Other international E&P operations reported a loss of $37.6 million for the six months ended June 30, 2023, compared to a loss of $47.7 million in the prior year. Results were $10.1 million favorable compared to the 2022 period primarily due to lower exploration expenses ($13.1 million), partially offset by lower revenues from Brunei ($10.1 million). Lower exploration expenses were primarily the result of higher dry hole costs in 2022 for Cutthroat -1 exploration well, partially offset by the purchase of seismic data for Côte d’Ivoire in offshore Africa in the current period.
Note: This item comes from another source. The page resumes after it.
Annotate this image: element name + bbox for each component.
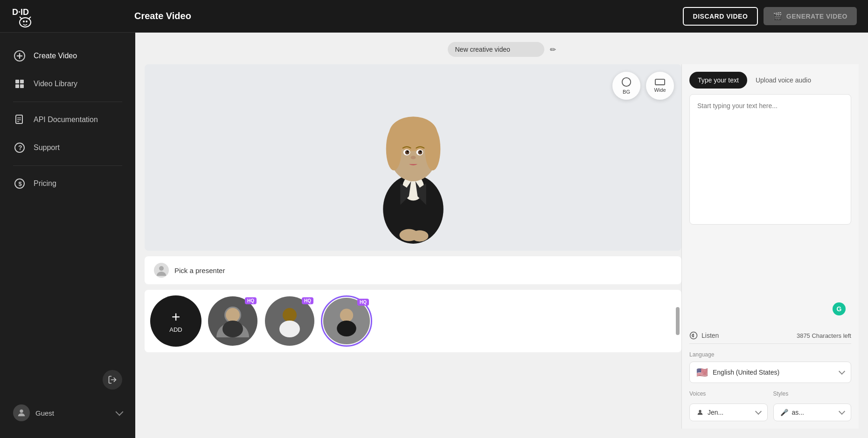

During the six months ended June 30, 2023, the Company expensed costs for the previously suspended exploration costs for Cholula -1 EXP well in Block 5 in the Gulf of Mexico, and during the same period in 2022, the Company expensed costs associated with the Cutthroat -1 exploration well in block SEAL-M-428, in the Sergipe-Alagoas Basin offshore Brazil.

Corporate
Second quarter 2023 vs. 2022
Corporate activities, which include interest expense and income, foreign exchange effects, realized and unrealized gains/losses on derivative instruments (forward swaps and collars to hedge the price of oil sold) and corporate overhead not allocated to Exploration and Production, reported a loss of $46.6 million in the second quarter of 2023 compared to a loss of $124.8 million in same period of 2022. The $78.2 million favorable variance was principally due to no current period losses on derivative instruments in the second quarter of 2023 compared to a loss for the same period in 2022 of $103.1 million. Realized and unrealized losses on derivative instruments are due to an increase in market pricing in future periods whereby the swap contracts provide the Company with a fixed price and the collar contracts provide for a minimum (floor) and a maximum (ceiling) price, with variability in between the floor and ceiling. During the second quarter of 2023 and as of June 30, 2023, the Company did not enter into or have any fixed price derivative swaps or collar contracts outstanding. Favorable variances were also recorded due to lower interest expense resulting from overall lower debt levels ($11.6 million), partially offset by lower income tax benefit ($22.4 million). Lower income tax benefit was a result of lower pre-tax losses.

Six months 2023 vs. 2022
Corporate activities, which include interest expense and income, foreign exchange effects, realized and unrealized gains/losses on derivative instruments (forward swaps and collars to hedge the price of oil sold) and corporate overhead not allocated to Exploration and Production, reported a loss of $75.2 million for the six months ended June 30, 2023, compared to a loss of $421.1 million for the six months ended June 30, 2022. The $345.9 million favorable variance was primarily due to no current period losses on derivative instruments for the six months ended June 30, 2023, compared to a loss for the same period in 2022 ($423.8 million) and lower interest expense ($19.9 million), partially offset by lower income tax benefits ($94.4 million) and higher foreign exchange losses ($15.9 million). Interest charges are lower for the six months ended June 30, 2023, primarily due to lower overall debt levels as the Company reduced debt by $647.7 million during 2022 and the Company incurred debt redemption premiums of $3.4 million during the same period in 2022. Realized and unrealized losses on derivative instruments are due to an increase in market pricing in future periods whereby the swap contracts provide the Company with a fixed price and the collar contracts provide for a minimum (floor) and a maximum (ceiling) price, with variability in between the floor and ceiling. During the six months ended June 30, 2023 and as of June 30, 2023, the Company did not enter into or have any fixed price derivative swaps or collar contracts outstanding. Lower income tax benefit was a result of lower pre-tax losses.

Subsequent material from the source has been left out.